16/06/2016 12:31 PM AEST | Updated 15/07/2016 12:54 PM AEST
Ball was the subject of a vile slur.

Jason Ball, the Greens candidate in the Victorian seat of Higgins, has been targeted in a homophobic graffiti attack -- but has hit back in a pretty inspiring message.

Ball, the first openly gay Aussie Rules footballer, posted this picture and message to his social media channels on Thursday. The word "fag" is scrawled across glass, in front of some of his posters.

Ball is said to have a good chance of seriously challenging sitting Higgins member, assistant treasurer Kelly O'Dwyer. Ball is also running against another gay candidate, Labor's Carl Katter.

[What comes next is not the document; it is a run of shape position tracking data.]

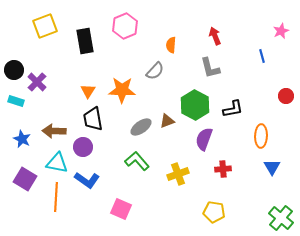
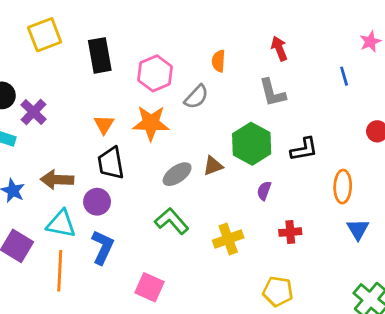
pink hexagon: (125, 26) -> (155, 73), moved
purple semicircle: (204, 139) -> (264, 191), size x0.6
blue L-shape: (87, 180) -> (103, 247), turned -100

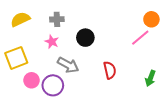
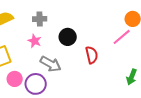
red semicircle: (110, 70) -> (92, 55), moved

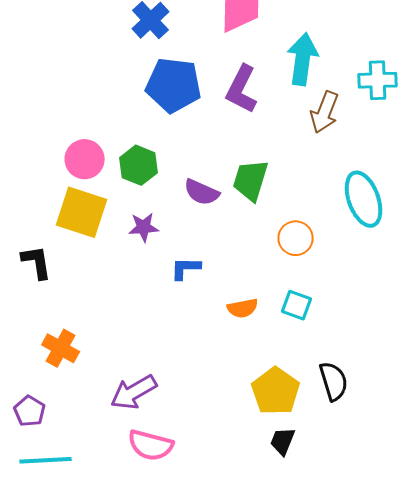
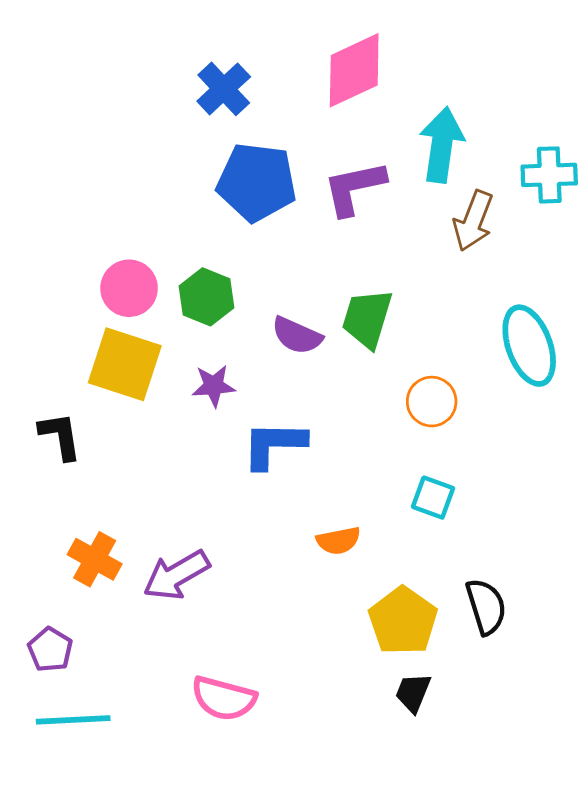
purple L-shape: (242, 89) -> (354, 188), turned 51
blue L-shape: (186, 268) -> (274, 445), size x1.5
orange semicircle: (243, 308) -> (338, 541), moved
purple arrow: (134, 392) -> (176, 575), moved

With two weeks to election day, Ball hit back at the graffiti with a long message on Facebook. We've decided to just reproduce it below, in full, as he's said it better than we ever could:

"I post this picture not to give the haters oxygen but to send a message to young LGBTI people that I have their back. To let them know I won't be passive or silent in the face of bigotry.

The last time I had this word written about me it was scrawled across a school toilet door. I was 15.
Now, in 2016 the homophobes are thankfully in the minority. But acts like this show we have a long way to go. And these acts do not happen in a vacuum.

In recent times our community has faced relentless attacks on our dignity and basic human rights. Politicians have likened us to pedophiles. Religious leaders have compared the fight for equality to the advance of Nazism. This week, media commentators who have previously vilified us, leapt on the unspeakable atrocities in Orlando and used our grief as a battering ram to prosecute their own agenda against another minority.

Then they wring their hands and offer us their "prayers and sympathy" whilst conveniently ignoring the fact that acts of hate and violence are the logical conclusion to a public 'debate' that maintains we are abnormal and not worthy of the same rights and respect as our fellow citizens.

We should not have to fear for our safety just for daring to live our lives openly. We must not be scared to hold our partner's hand as we walk down the street.

And we can't give in to intimidation when we stand up for our values in public life.

So I won't. I will continue to be out, loud and proud about who I am. Because love is love. And ultimately love will win.